Thanks to the volatility and tremendous growth of cryptocurrencies like bitcoin, ethereum, and others, it has also lead to the rise of memecoins, like Dogecoin (DOGE), giving its traders an avenue for speculative trading. A get rich quick scheme that’s extremely risky. For example somebody who bought 10,000 DOGE at $0.01 per coin in 2021 would see that $100 investment now worth $1,600.
And then there are NFTs (non-fungible tokens)—we won’t even get into those…
In all, though some will attempt to dismiss cryptocurrencies as mostly speculative nonsense—and many coins have arisen as an attempt to generate massive wealth quickly by catching the next big wave—the underlying technology is sound with a great deal of potential. But where does that leave credit unions in all of this?

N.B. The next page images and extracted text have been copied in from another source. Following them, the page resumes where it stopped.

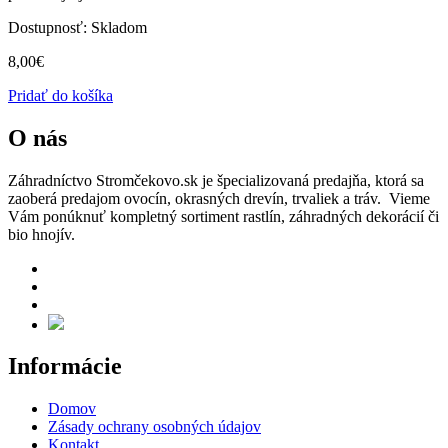
Dostupnosť:
Skladom
8,00
€
Pridať do košíka
O nás
Záhradníctvo Stromčekovo.sk je špecializovaná predajňa, ktorá sa
zaoberá predajom ovocín, okrasných drevín, trvaliek a tráv. Vieme
Vám ponúknuť kompletný sortiment rastlín, záhradných dekorácií či
bio hnojív.
Informácie
Domov
Zásady ochrany osobných údajov
Kontakt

Is crypto a threat?
Credit unions and crypto
As with any emerging technology that affects the financial industry, there will be a lot of confusion and speculation regarding the scope of its impact on credit unions.
As members become increasingly aware of cryptocurrencies and their potential (primarily) as an investment option, credit unions have to decide for themselves whether they want to steward their members in this new journey. Credit unions being deeply regulated might find the idea of incorporating some sort of cryptocurrency (also called digital asset by NCUA) solution for members daunting or too risky.
However, NCUA does not strictly prohibit credit unions from working with third-party service providers seeking to connect members with digital asset services. The NCUA does on the other hand prevent federally-chartered, federally-insured credit unions from serving as custodians of digital assets and cryptocurrencies, which are not covered by the share insurance fund. State-chartered credit unions might be able to though, provided they follow all existing rules and regulations.
This prohibition, however, should not come as a surprise to credit unions, who have previously connected members with investment services. Per the NCUA’s website: “The NCUA’s share insurance does not apply to financial products held at investment companies or investment brokers, such as stocks, bonds, money market mutual funds, other types of securities, commodities, or cryptocurrencies.”
As a young technology that the government is only beginning to wrap its head around, how cryptocurrency will be managed moving forward is a bit of a speculative game of its own. As with others, credit unions should perform all the due diligence and risk assessments they might perform for other third parties before connecting with a crypto service. But that’s not to say it might not be a worthwhile investment in serving the needs of members.
That wraps it up for today. Though we only scratched the surface of crypto and its often confusing nature, I hope this has provided a base understanding of the technology, its origins, and its future role within the credit union space.